Mais ce qu'il déplore par-dessus tout, c’est l’hémorragie de la jeunesse libanaise.

Le plus grave, c’est que les parents sont heureux quand leurs enfants quittent le pays, dit M. Khalaf. On n’a plus le droit de laisser nos enfants partir. Ils sont devenus des projets de valises, alors que le pays a besoin d’eux.

L’État, c’est nous!, s’insurge le député, qui appelle plutôt les responsables au pouvoir à plier bagage.

Graffiti d'une silhouette représentant un révolutionnaire avec l'expression « poste vacant ».

Un graffiti qui semble déplorer le manque de leadership dans le mouvement de contestation libanaise de 2019. Vu dans une rue du quartier branché de Gemmayzé, à Beyrouth.

Photo : Radio-Canada / Rania Massoud

Ce sont des miliciens qui ont [fait] la guerre [...] qui gouvernent le pays depuis plus de 30 ans, accuse-t-il.
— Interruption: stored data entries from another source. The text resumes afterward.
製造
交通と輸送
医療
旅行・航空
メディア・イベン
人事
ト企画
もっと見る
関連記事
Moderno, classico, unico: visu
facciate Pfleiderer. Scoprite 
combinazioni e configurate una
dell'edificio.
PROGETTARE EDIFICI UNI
Ils ont mis à plat le peuple libanais, ils l’ont terrassé, ils lui ont volé son argent. Et maintenant ils se font passer pour des sauveurs. Ça ne marche pas!

Les choix suicidaires, il faut arrêter, tranche-t-il.
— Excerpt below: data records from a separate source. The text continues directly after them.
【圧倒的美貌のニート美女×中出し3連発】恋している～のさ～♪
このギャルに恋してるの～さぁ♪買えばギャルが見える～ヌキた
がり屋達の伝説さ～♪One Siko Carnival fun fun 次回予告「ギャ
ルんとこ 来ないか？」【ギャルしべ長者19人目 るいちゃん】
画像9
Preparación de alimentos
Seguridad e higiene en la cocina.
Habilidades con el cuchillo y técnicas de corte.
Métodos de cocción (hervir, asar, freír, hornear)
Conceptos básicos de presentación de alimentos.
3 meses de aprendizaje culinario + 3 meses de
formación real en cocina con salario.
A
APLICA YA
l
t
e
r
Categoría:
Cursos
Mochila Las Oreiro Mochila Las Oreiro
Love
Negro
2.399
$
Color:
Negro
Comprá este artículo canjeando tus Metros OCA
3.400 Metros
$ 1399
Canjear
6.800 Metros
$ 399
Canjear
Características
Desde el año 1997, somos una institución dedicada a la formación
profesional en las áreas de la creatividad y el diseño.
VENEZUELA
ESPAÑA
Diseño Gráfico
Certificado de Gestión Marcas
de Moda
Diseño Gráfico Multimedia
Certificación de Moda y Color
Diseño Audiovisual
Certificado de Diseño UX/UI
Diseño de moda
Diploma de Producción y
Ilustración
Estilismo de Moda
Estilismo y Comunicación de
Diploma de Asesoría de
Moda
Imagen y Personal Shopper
M. Khalaf dit ne pas compter les jours. Il est prêt à camper dans le parlement jusqu’à la fin de son mandat, jusqu’en 2026.

Réussira-t-il son pari?

Ce n’est pas important, répond-il sur un ton assuré. C’est pour les jeunes que je le fais. Ils doivent savoir qu’au bout du tunnel, il y a encore une petite bougie allumée.